# 5 gallon



## alysalouise (Mar 15, 2011)

I want a 5 gallon tank just cause i like the size and the look of them
But what should i put in there if i got one?
I was thinking my fry so they can grow a little and go in my 14gallon or 29 gallon
But i am picking up a 10 gallon tomorrow that i know would be better for a "grow out tank"
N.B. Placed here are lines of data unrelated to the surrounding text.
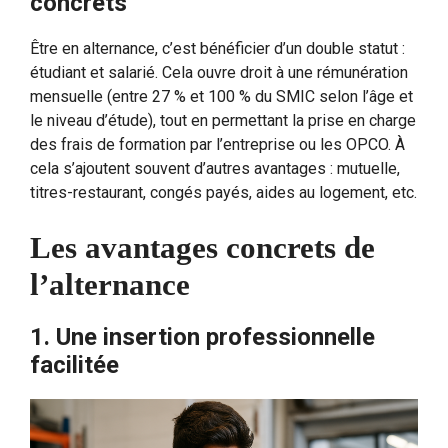
concrets
Être en alternance, c’est bénéficier d’un double statut :
étudiant et salarié. Cela ouvre droit à une rémunération
mensuelle (entre 27 % et 100 % du SMIC selon l’âge et
le niveau d’étude), tout en permettant la prise en charge
des frais de formation par l’entreprise ou les OPCO. À
cela s’ajoutent souvent d’autres avantages : mutuelle,
titres-restaurant, congés payés, aides au logement, etc.
Les avantages concrets de
l’alternance
1. Une insertion professionnelle
facilitée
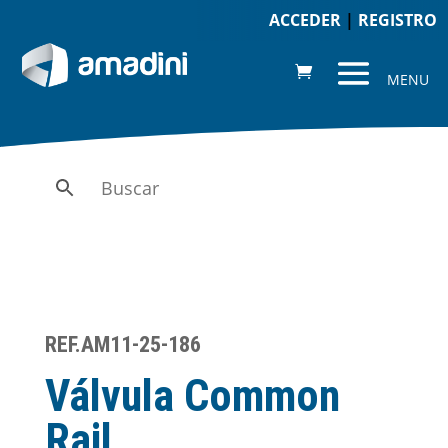
ACCEDER
|
REGISTRO
REF.AM11-25-186
Válvula Common
Rail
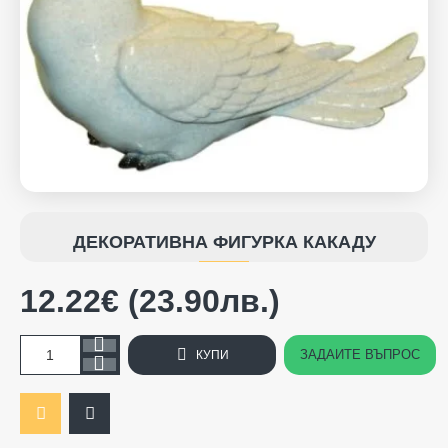
ДЕКОРАТИВНА ФИГУРКА КАКАДУ
12.22€ (23.90лв.)
ЗАДАЙТЕ ВЪПРОС
КУПИ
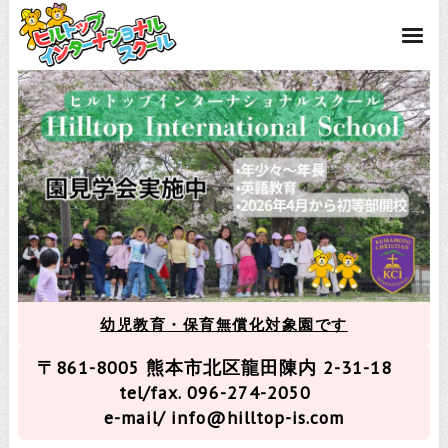
幼児教育・保育無償化対象園です
〒861-8005 熊本市北区龍田陳内 2-31-18
tel/fax. 096-274-2050
e-mail/ info@hilltop-is.com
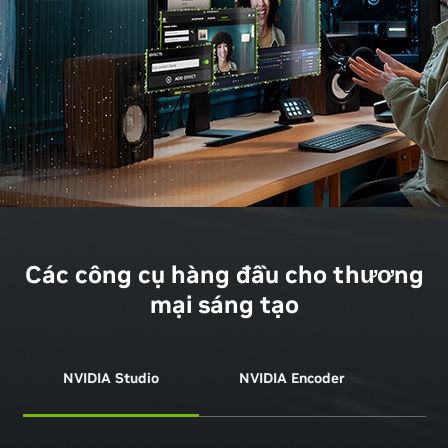
Các công cụ hàng đầu cho thương
mại sáng tạo
NVIDIA Studio
NVIDIA Encoder
NVI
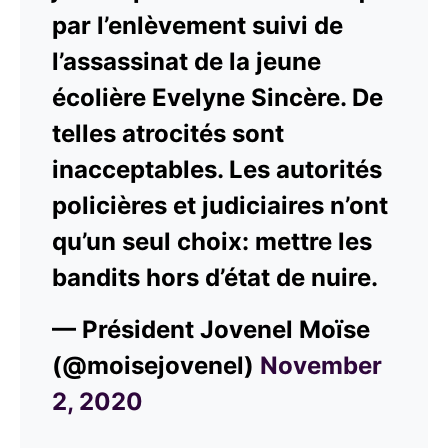
par l’enlèvement suivi de
l’assassinat de la jeune
écolière Evelyne Sincère. De
telles atrocités sont
inacceptables. Les autorités
policières et judiciaires n’ont
qu’un seul choix: mettre les
bandits hors d’état de nuire.
— Président Jovenel Moïse
(@moisejovenel)
November
2, 2020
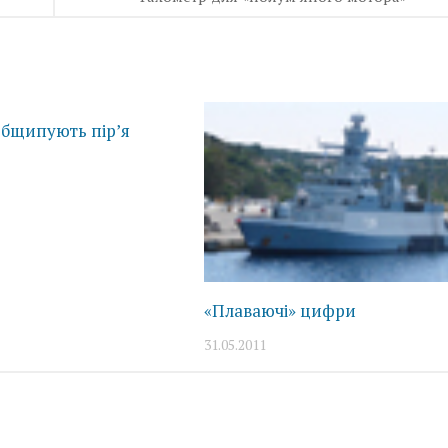
общипують пір’я
«Плаваючі» цифри
31.05.2011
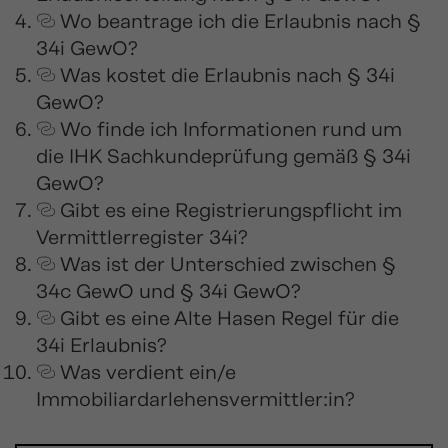
Wo beantrage ich die Erlaubnis nach §
34i GewO?
Was kostet die Erlaubnis nach § 34i
GewO?
Wo finde ich Informationen rund um
die IHK Sachkundeprüfung gemäß § 34i
GewO?
Gibt es eine Registrierungspflicht im
Vermittlerregister 34i?
Was ist der Unterschied zwischen §
34c GewO und § 34i GewO?
Gibt es eine Alte Hasen Regel für die
34i Erlaubnis?
Was verdient ein/e
Immobiliardarlehensvermittler:in?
So what types of fish could i put in a 5 gallon
I know ill only be able to fit 1 maybe 2 fish in there but im fine with that


----------



## Byron (Mar 7, 2009)

Betta (one male) is often what one sees in a 5g planted tank. There are other options though, provided one stays with the "dwarf" species. A group of one of the species:

Scarlet Badis
Ember Tetra
Sparkling Gourami
Mosquito Rasbora or one of the similar Boraras species
Corydoras pygmaeus or Corydoras habrosus or Corydoras hastatus
1 Dwarf Puffer

Celestial Pearl Danio
male Endlers Livebearer or male Guppy
Emerald Dwarf Rasbora
Freshwater Shrimp

Some of the above depend upon your water, as some will be wild caught and particular as to hardness and corresponding pH. The first 6 are soft to medium hard water, the latter 4 definitely medium hard to hard water with basic pH.


----------



## alysalouise (Mar 15, 2011)

Byron said:


> Betta (one male) is often what one sees in a 5g planted tank. There are other options though, provided one stays with the "dwarf" species. A group of one of the species:
> 
> Scarlet Badis
> Ember Tetra
> ...


 

Celestial Pearl Danio? Dont those need alot of swim room like a zebra danio would? not to metion 6 of them


I was thinking a puffer, but the only puffer by me is a green spotted puffer
would the 5 gallon work as a tank to slowly make the puffer into a full salt water fish
and not to into a betta, pretty and all but i have other tanks i can put one in
Thank you  I will look up on those

I think you know when you talk fish to much when you have a dream about fish
I had a dream about fish last night and what i could put in a 5 gallon, and there was these fish in my dreams that only grew to this length ___


----------



## alysalouise (Mar 15, 2011)

Ugh to bad i couldnt get away with both the Celestial Pearl Danio and Emerald Dwarf Rasbora in a 5 gallon together
their both really beautiful, but i dont think my LFS has either, ill do some looking today when i return my dead fish (they died during labor :/ and it looked like they were going to drop a bunch of babies)


----------